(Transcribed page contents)
==*==
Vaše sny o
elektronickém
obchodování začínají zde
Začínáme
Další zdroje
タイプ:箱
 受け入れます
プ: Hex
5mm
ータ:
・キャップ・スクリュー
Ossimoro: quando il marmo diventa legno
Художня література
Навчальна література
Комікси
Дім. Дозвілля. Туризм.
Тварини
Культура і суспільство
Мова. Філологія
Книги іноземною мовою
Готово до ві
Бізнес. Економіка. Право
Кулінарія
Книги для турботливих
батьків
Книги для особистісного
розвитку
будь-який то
==*==
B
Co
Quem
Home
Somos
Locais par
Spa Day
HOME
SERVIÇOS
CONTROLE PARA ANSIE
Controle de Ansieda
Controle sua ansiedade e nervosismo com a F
==*==
| What is expected |
Using the entries shown above, reproduce verbatim the lines from the line bearing "Книги для турботливих" to the line bearing "будь-який то", inclusive.

| Your response |
Книги для турботливих
батьків
Книги для особистісного
розвитку
будь-який то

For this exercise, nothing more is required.